# Tests of coordinate system effects on shear profiles

Authors: Marina Ricci, Tomomi Sunayama

Tested, modified, and documented by: Camille Avestruz, Caio Lima de Oliveira

In this notebook we illustrate the importance of setting the correct coordinate system for shear catalogs. We start by showing these effects on generated mock data, then on HSC Y3 data.

Throughout this notebook we also show how to correctly set the coordinate system and how to update it and convert data.

### Shear coordinate system definition and conversion

* Celestial coordinate system: the declination $\delta$ and the right ascension $\alpha$ take the role of the spherical angles $\theta$ and $\varphi$.

* Euclidean coordinate system: a cartesian coordinate system defined on the plane tanget to the celestial sphere at the point of observation. Here, the $y$-axis is parallel to the declination $\delta$ and the $x$-axis is antiparallel to the right ascension $\alpha$.
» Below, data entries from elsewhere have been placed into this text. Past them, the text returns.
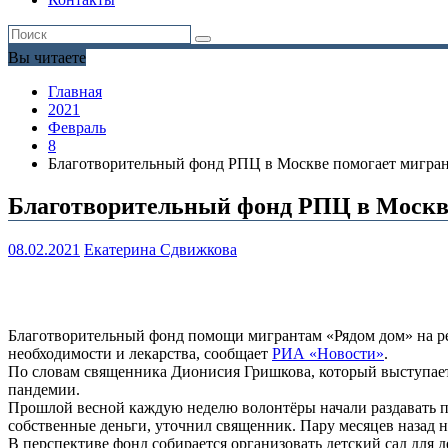
Вы читаете
Главная
2021
Февраль
8
Благотворительный фонд РПЦ в Москве помогает мигра
Благотворительный фонд РПЦ в Москв
08.02.2021
Екатерина Сдвижкова
Благотворительный фонд помощи мигрантам «Рядом дом» на рег
необходимости и лекарства, сообщает
РИА «Новости»
.
По словам священника Дионисия Гришкова, который выступает
пандемии.
Прошлой весной каждую неделю волонтёры начали раздавать п
собственные деньги, уточнил священник. Пару месяцев назад н
В перспективе фонд собирается организовать детский сад для д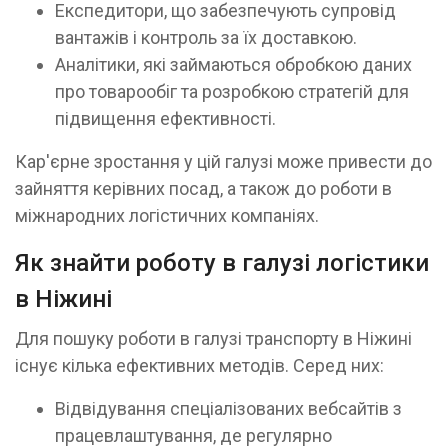
Експедитори, що забезпечують супровід
вантажів і контроль за їх доставкою.
Аналітики, які займаються обробкою даних
про товарообіг та розробкою стратегій для
підвищення ефективності.
Кар'єрне зростання у цій галузі може привести до
зайняття керівних посад, а також до роботи в
міжнародних логістичних компаніях.
Як знайти роботу в галузі логістики
в Ніжині
Для пошуку роботи в галузі транспорту в Ніжині
існує кілька ефективних методів. Серед них:
Відвідування спеціалізованих вебсайтів з
працевлаштування, де регулярно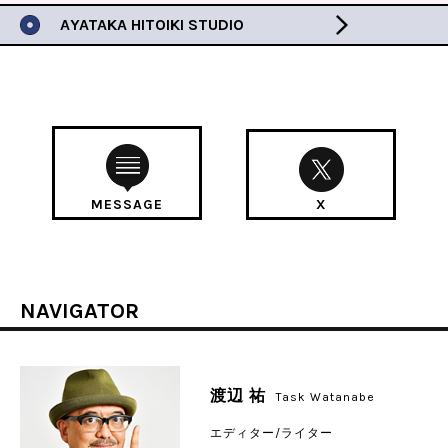
AYATAKA HITOIKI STUDIO
MESSAGE
X
NAVIGATOR
渡辺 祐
Task Watanabe
エディター/ライター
In a small angles, planar approximation of the Celestial coordinates, both coordinate systems are related by a parity transformation of the $x$-axis. The conversion between the Euclidean ellipticity $\epsilon^E = \epsilon_1^E + i \epsilon_2^E$ and the Celestial ellipticity $\epsilon^C = \epsilon_1^C + i \epsilon_2^C$ is then given by the transformation $\varphi \rightarrow \pi - \varphi$:

$$\epsilon^C_1 + i \epsilon_2^C = |\epsilon| e^{2 i \varphi^\prime} = |\epsilon| e^{2 i (\pi  - \varphi)} = |\epsilon| e^{- 2 i \varphi} = \epsilon^E_1 - i \epsilon_2^E$$

### Here we generate mock source catalogs with different coordinate system and explore how that must be accounted to measure the correct shear profiles. 

In [None]:
import clmm

clmm.__version__

In [None]:
import matplotlib.pyplot as plt
import numpy as np
from astropy.io import fits
from scipy import spatial

%matplotlib inline

In [None]:
from clmm.support import mock_data as mock
from clmm import Cosmology

## Generate the mock catalog with different source galaxy options
In this example, the mock data includes: shape noise, galaxies drawn from redshift distribution and photoz errors.

In [None]:
mock_cosmo = Cosmology(H0=70.0, Omega_dm0=0.27 - 0.045, Omega_b0=0.045, Omega_k0=0.0)

In [None]:
cosmo = mock_cosmo
cluster_id = "Awesome_cluster"

cluster_m = 1.0e15  # M200,m
cluster_z = 0.3
# Cluster centre coordinates
cluster_ra = 50.0
cluster_dec = 87.0
concentration = 4

In [None]:
# let's put all these quantities in a single dictionary to facilitate clarity
cluster_kwargs = {
    "cluster_m": cluster_m,
    "cluster_z": cluster_z,
    "cluster_ra": cluster_ra,
    "cluster_dec": cluster_dec,
    "cluster_c": concentration,
    "cosmo": cosmo,
}

In [None]:
# let's put all these quantities in a single dictionary to facilitate clarity
source_kwargs = {
    "zsrc": "chang13",
    "zsrc_min": cluster_z + 0.1,
    "photoz_sigma_unscaled": 0.05,
    "ngals": 1000,
    "pz_bins": np.linspace(0, 10, 1001),
    "shapenoise": 0.05,
}

We must supply the coordinate system information when generating a mock galaxy catalog. If we don't, a warning is issued and problems may arise!

In [None]:
np.random.seed(679)

mock_sources_euclidean_coord = mock.generate_galaxy_catalog(
    **cluster_kwargs, **source_kwargs, coordinate_system="euclidean"
)

In [None]:
np.random.seed(679)

mock_sources_celestial_coord = mock.generate_galaxy_catalog(
    **cluster_kwargs, **source_kwargs, coordinate_system="celestial"
)

In [None]:
np.random.seed(679)

# In this case, we are going to generate a mock catalog without setting
# the coordinate system, which will raise a warning and default to "euclidean".
mock_sources_default_coord = mock.generate_galaxy_catalog(
    **cluster_kwargs,
    **source_kwargs,
)

Note that $e_1$ remains the same for all catalogs, while $e_2$ changes its sign between coordinate systems. Also, notice the `coordinate_system` metadata!

In [None]:
mock_sources_euclidean_coord[:5]

In [None]:
mock_sources_celestial_coord[:5]

In [None]:
mock_sources_default_coord[:5]

Now, we can easily convert between the diferente coordinates with the method `update_coordinate_system()`. However, pay attention to the fact we must supply which columns we want to update!

In [None]:
mock_sources_default_coord.update_coordinate_system("celestial", ("e2",))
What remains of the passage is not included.